---------- Provided records

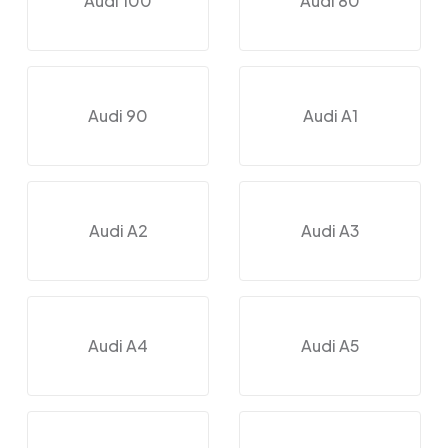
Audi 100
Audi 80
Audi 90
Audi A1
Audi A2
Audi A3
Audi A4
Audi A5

--------------------
---------- Provided records

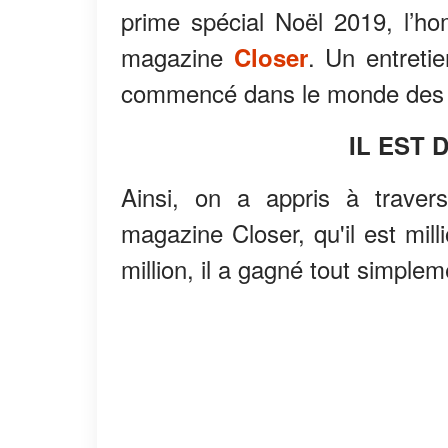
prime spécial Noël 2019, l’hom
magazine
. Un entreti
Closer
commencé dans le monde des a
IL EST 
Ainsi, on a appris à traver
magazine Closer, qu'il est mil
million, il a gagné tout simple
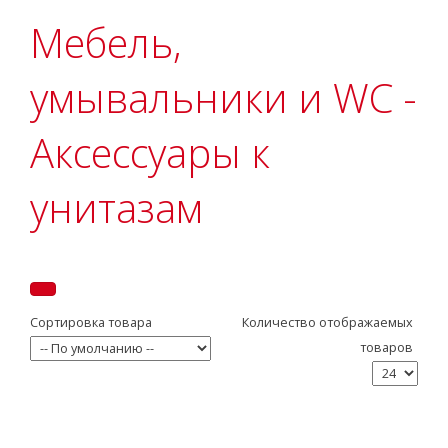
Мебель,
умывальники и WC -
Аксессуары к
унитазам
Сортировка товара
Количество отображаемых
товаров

--------------------

* **Exercise objective**:
Find and copy each line in the material above where the string "magazine" occurs.

* **Reply to the exercise**:
magazine
magazine Closer, qu'il est mil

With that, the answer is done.